Minggu, 14 September 2014

SINTINGKU MENCUAT




Inilah Sintingku yang mencuat
Tak seperti debatan para sinting tentang si-Sinting, yang mebuat pernyataan sinting di negeri Sinting.

Sintingku mencuat, ketika melihat para sinting bermain suara.
Sintingku memuncrat, ketika mendengar para sinting membeli suara.
Sintingku memusat, ketika menyimak para sinting mengkibuli rakyat.

Sintingku mengalir deras, seirama syair-syair sintingku ini.
Sintingku mengamuk keras, seirama rusaknya otak sintingku ini.

Mungkin saja…
Sintingku bisa merobek luka hati masa rakyatku.
Sintingku mampu membuka pola pikir politisiku.
Sintingku sanggup menutup seluruh kesintingan, penyinting bernegeri sinting.

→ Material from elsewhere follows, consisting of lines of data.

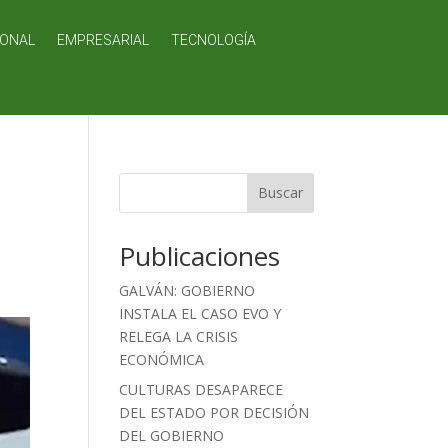
IONAL
EMPRESARIAL
TECNOLOGÍA
Buscar
Publicaciones
GALVÁN: GOBIERNO
INSTALA EL CASO EVO Y
RELEGA LA CRISIS
ECONÓMICA
CULTURAS DESAPARECE
DEL ESTADO POR DECISIÓN
DEL GOBIERNO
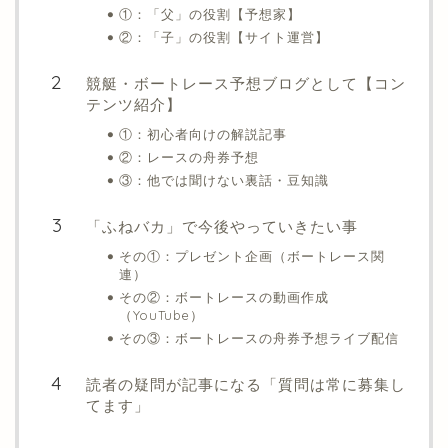
①：「父」の役割【予想家】
②：「子」の役割【サイト運営】
競艇・ボートレース予想ブログとして【コン
テンツ紹介】
①：初心者向けの解説記事
②：レースの舟券予想
③：他では聞けない裏話・豆知識
「ふねバカ」で今後やっていきたい事
その①：プレゼント企画（ボートレース関
連）
その②：ボートレースの動画作成
（YouTube）
その③：ボートレースの舟券予想ライブ配信
読者の疑問が記事になる「質問は常に募集し
てます」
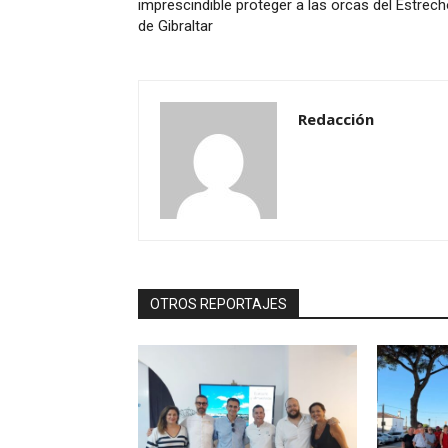
imprescindible proteger a las orcas del Estrec
de Gibraltar
Redacción
OTROS REPORTAJES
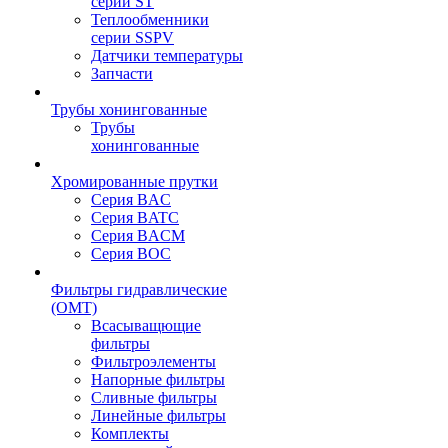
серии ST
Теплообменники
серии SSPV
Датчики температуры
Запчасти
Трубы хонингованные
Трубы
хонингованные
Хромированные прутки
Серия BAC
Серия BATC
Серия BACM
Серия BOC
Фильтры гидравлические
(OMT)
Всасыващющие
фильтры
Фильтроэлементы
Напорные фильтры
Сливные фильтры
Линейные фильтры
Комплекты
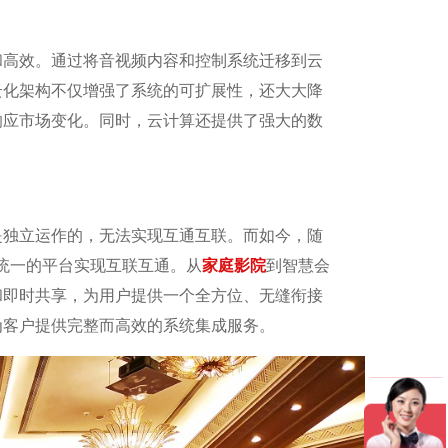
和高效。通过将音视频内容和控制系统迁移到云
云化架构不仅增强了系统的可扩展性，还大大降
响应市场变化。同时，云计算还提供了强大的数
是独立运作的，无法实现互通互联。而如今，随
过统一的平台实现互联互通。从
家庭影院
到智慧会
和即时共享，为用户提供一个全方位、无缝衔接
为客户提供完整而高效的系统集成服务。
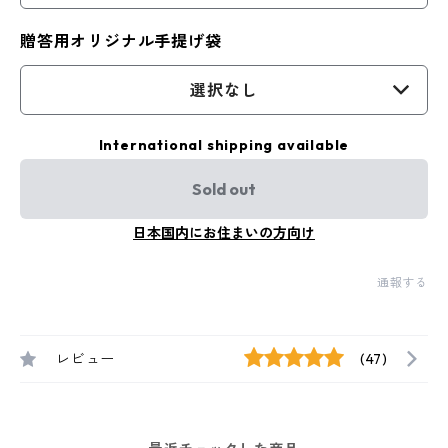
贈答用オリジナル手提げ袋
選択なし
International shipping available
Sold out
日本国内にお住まいの方向け
通報する
レビュー
(47)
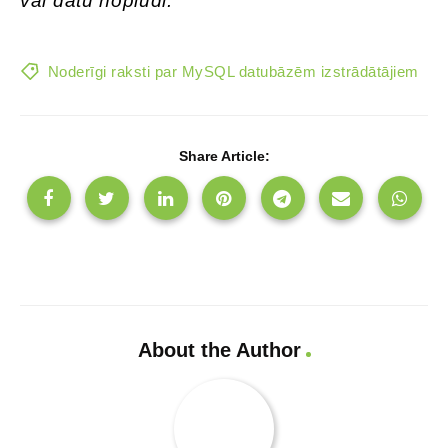
vai datu noplūdi.
Noderīgi raksti par MySQL datubāzēm izstrādātājiem
Share Article:
About the Author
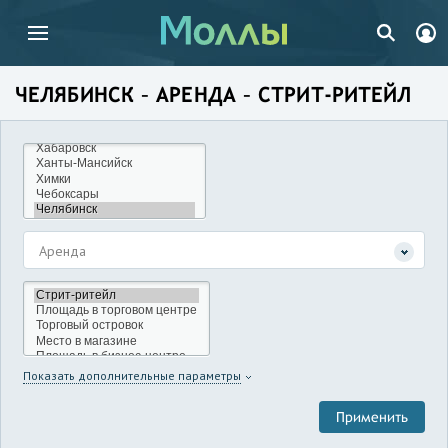
ЧЕЛЯБИНСК – АРЕНДА – СТРИТ-РИТЕЙЛ
Аренда
Показать дополнительные параметры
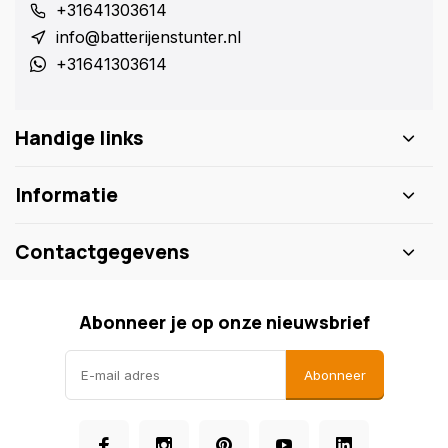
+31641303614
info@batterijenstunter.nl
+31641303614
Handige links
Informatie
Contactgegevens
Abonneer je op onze nieuwsbrief
Abonneer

Wahai para sinting sepertiku,
marilah melanjutkan syair sintingku ini.
Mulailah membaca syair sintingku ini.
Mungkin akan lebih cerdas, ketimbang menyimak calon presiden sinting di negeri sinting, yang sedang membaca pidato politik sinting, lalu memaksa suara-suara sinting untuk memilih pemimpin sinting sepertinya.

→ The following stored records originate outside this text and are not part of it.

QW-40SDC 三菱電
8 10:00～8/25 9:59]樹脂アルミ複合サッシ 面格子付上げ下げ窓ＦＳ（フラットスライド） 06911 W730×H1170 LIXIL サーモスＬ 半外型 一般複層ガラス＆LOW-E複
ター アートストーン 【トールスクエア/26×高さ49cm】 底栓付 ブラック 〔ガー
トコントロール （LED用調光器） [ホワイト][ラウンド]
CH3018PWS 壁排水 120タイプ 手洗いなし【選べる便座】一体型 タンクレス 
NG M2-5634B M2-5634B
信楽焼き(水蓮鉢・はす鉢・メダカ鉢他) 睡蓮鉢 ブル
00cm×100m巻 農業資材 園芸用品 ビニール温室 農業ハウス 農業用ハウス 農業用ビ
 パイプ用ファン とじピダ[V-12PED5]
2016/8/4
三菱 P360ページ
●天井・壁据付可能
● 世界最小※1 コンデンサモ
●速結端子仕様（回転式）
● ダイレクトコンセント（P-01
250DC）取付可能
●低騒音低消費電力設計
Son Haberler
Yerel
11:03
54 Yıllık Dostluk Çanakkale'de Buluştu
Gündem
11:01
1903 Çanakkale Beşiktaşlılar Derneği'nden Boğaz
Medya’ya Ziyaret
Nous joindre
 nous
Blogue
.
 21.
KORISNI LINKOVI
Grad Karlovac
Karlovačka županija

Sintingku berawal dari cerita pemimpin sinting.
Mungkin saja, sintingku lebih sensasional dalam larikan puisi sinting ini.
Mungkin juga akan sangat rasional bagi penyimak puisi sinting se-aliranku.

Inilah tanda-tanda kesintinganku.
Atas nama anggota partai sinting,
Atas nama politisi sinting,
Atas dasar ketukan palu rapat para sinting,
maka lahirlah pemimpin sinting
dengan mengatasnamakan pemimpin sinting akar rumput.

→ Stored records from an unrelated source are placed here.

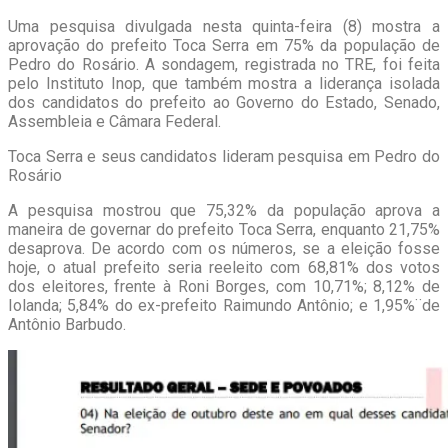
Uma pesquisa divulgada nesta quinta-feira (8) mostra a
aprovação do prefeito Toca Serra em 75% da população de
Pedro do Rosário. A sondagem, registrada no TRE, foi feita
pelo Instituto Inop, que também mostra a liderança isolada
dos candidatos do prefeito ao Governo do Estado, Senado,
Assembleia e Câmara Federal.
Toca Serra e seus candidatos lideram pesquisa em Pedro do
Rosário
A pesquisa mostrou que 75,32% da população aprova a
maneira de governar do prefeito Toca Serra, enquanto 21,75%
desaprova. De acordo com os números, se a eleição fosse
hoje, o atual prefeito seria reeleito com 68,81% dos votos
dos eleitores, frente à Roni Borges, com 10,71%; 8,12% de
Iolanda; 5,84% do ex-prefeito Raimundo Antônio; e 1,95%¨de
Antônio Barbudo.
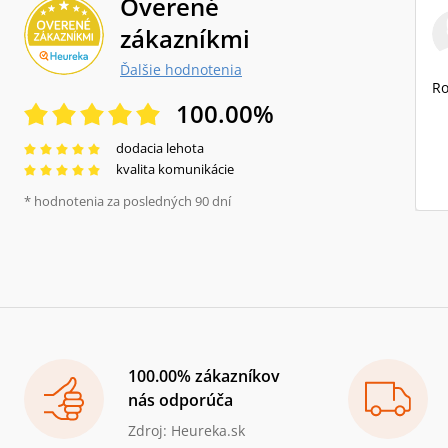
Overené
zákazníkmi
Ďalšie hodnotenia
Ro
100.00
%
dodacia lehota
kvalita komunikácie
* hodnotenia za posledných 90 dní
100.00% zákazníkov
nás odporúča
Zdroj: Heureka.sk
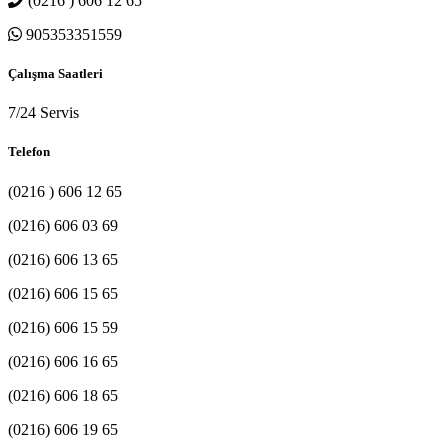
(0216 ) 606 12 65
905353351559
Çalışma Saatleri
7/24 Servis
Telefon
(0216 ) 606 12 65
(0216) 606 03 69
(0216) 606 13 65
(0216) 606 15 65
(0216) 606 15 59
(0216) 606 16 65
(0216) 606 18 65
(0216) 606 19 65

Mungkin amnesia sedang melekat pada otak sintingku ini,
Tak ada negeri sinting yang bisa merdeka, jikalau rakyat sinting sepertiku, tak pernah terorganisir ke dalam cita-cita politik yang sendem.

Sintingku mungkin lebih kritis dari kritikus beruang di negeri sinting

Lihatlah…,
Organisasi akar rumput saja masih hingar bingar, berlari tak punya ideologi.
Lalu apa hebatnya, memilih pemimpin di negeri sinting, jikalau wakil rakyat, hanya jadi slogan koalisi.